EXERCISE REQUIREMENTS:
In the entries that follow, find the line containing "In Memoriam" and the line containing "Read distraction-free on Substack", then retype exactly the lines from the first through the second, pictures excluded.

BEGIN RECORDS TO PROCESS

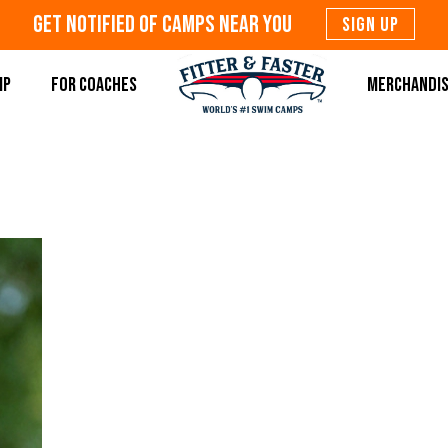
Get Notified Of Camps Near You
SIGN UP
MP
FOR COACHES
MERCHANDI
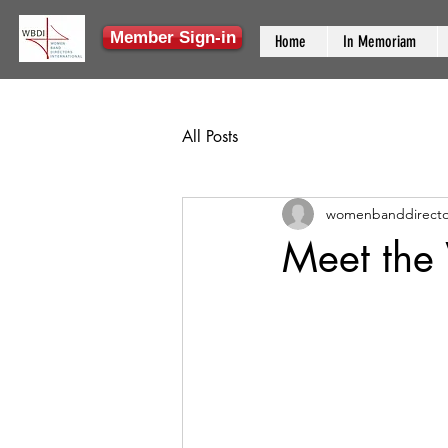
Member Sign-in
Home
In Memoriam
All Posts
womenbanddirecto
Meet the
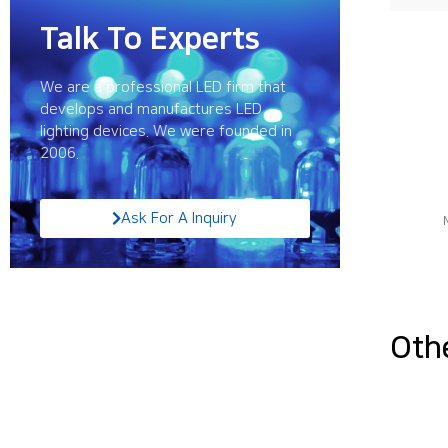
Talk To Experts
We are a professional LED firm that
develops and manufactures LED
lighting devices. We were founded in
2006.
Ask For A Inquiry
Oth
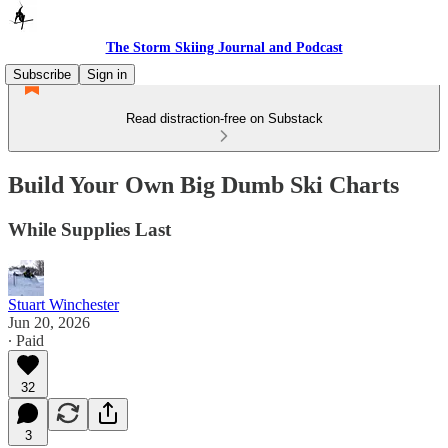
The Storm Skiing Journal and Podcast
Subscribe
Sign in
Read distraction-free on Substack
Build Your Own Big Dumb Ski Charts
While Supplies Last
Stuart Winchester
Jun 20, 2026
∙ Paid
32
3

END RECORDS TO PROCESS

TASK RESULT:
In Memoriam
All Posts
womenbanddirecto
Meet the
Talk To Experts
We are a professional LED firm that
develops and manufactures LED
lighting devices. We were founded in
2006.
Ask For A Inquiry
Oth
The Storm Skiing Journal and Podcast
Subscribe
Sign in
Read distraction-free on Substack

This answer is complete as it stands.